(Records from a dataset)
== == ==
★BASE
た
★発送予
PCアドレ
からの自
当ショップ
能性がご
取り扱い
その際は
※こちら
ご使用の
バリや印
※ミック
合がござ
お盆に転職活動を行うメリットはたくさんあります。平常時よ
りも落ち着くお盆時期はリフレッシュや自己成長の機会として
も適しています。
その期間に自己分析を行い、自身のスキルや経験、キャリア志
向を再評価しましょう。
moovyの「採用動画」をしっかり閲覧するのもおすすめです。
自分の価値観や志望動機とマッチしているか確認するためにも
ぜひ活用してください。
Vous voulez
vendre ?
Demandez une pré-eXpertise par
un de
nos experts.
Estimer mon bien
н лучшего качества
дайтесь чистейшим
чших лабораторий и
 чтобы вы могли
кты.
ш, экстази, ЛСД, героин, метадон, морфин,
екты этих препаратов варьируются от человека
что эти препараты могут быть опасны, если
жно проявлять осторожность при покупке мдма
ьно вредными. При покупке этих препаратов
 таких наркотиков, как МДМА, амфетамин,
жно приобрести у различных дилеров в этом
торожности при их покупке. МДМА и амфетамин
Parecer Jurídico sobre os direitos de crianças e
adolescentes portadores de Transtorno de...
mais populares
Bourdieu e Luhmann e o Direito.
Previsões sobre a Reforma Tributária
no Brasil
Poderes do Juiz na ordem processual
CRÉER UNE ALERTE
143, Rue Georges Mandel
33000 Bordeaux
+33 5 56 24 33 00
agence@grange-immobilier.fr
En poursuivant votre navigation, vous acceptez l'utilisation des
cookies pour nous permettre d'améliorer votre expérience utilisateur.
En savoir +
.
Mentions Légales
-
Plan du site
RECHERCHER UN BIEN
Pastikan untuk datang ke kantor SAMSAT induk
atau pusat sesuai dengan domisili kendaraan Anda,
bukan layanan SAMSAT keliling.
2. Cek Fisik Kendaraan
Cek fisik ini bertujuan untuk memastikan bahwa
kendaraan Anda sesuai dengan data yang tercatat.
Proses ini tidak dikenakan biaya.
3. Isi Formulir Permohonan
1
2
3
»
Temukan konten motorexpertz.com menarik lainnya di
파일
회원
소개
== == ==
= Task prompt =
Every record above is to be given again precisely.

= Exercise response =
★BASE
た
★発送予
PCアドレ
からの自
当ショップ
能性がご
取り扱い
その際は
※こちら
ご使用の
バリや印
※ミック
合がござ
お盆に転職活動を行うメリットはたくさんあります。平常時よ
りも落ち着くお盆時期はリフレッシュや自己成長の機会として
も適しています。
その期間に自己分析を行い、自身のスキルや経験、キャリア志
向を再評価しましょう。
moovyの「採用動画」をしっかり閲覧するのもおすすめです。
自分の価値観や志望動機とマッチしているか確認するためにも
ぜひ活用してください。
Vous voulez
vendre ?
Demandez une pré-eXpertise par
un de
nos experts.
Estimer mon bien
н лучшего качества
дайтесь чистейшим
чших лабораторий и
 чтобы вы могли
кты.
ш, экстази, ЛСД, героин, метадон, морфин,
екты этих препаратов варьируются от человека
что эти препараты могут быть опасны, если
жно проявлять осторожность при покупке мдма
ьно вредными. При покупке этих препаратов
 таких наркотиков, как МДМА, амфетамин,
жно приобрести у различных дилеров в этом
торожности при их покупке. МДМА и амфетамин
Parecer Jurídico sobre os direitos de crianças e
adolescentes portadores de Transtorno de...
mais populares
Bourdieu e Luhmann e o Direito.
Previsões sobre a Reforma Tributária
no Brasil
Poderes do Juiz na ordem processual
CRÉER UNE ALERTE
143, Rue Georges Mandel
33000 Bordeaux
+33 5 56 24 33 00
agence@grange-immobilier.fr
En poursuivant votre navigation, vous acceptez l'utilisation des
cookies pour nous permettre d'améliorer votre expérience utilisateur.
En savoir +
.
Mentions Légales
-
Plan du site
RECHERCHER UN BIEN
Pastikan untuk datang ke kantor SAMSAT induk
atau pusat sesuai dengan domisili kendaraan Anda,
bukan layanan SAMSAT keliling.
2. Cek Fisik Kendaraan
Cek fisik ini bertujuan untuk memastikan bahwa
kendaraan Anda sesuai dengan data yang tercatat.
Proses ini tidak dikenakan biaya.
3. Isi Formulir Permohonan
1
2
3
»
Temukan konten motorexpertz.com menarik lainnya di
파일
회원
소개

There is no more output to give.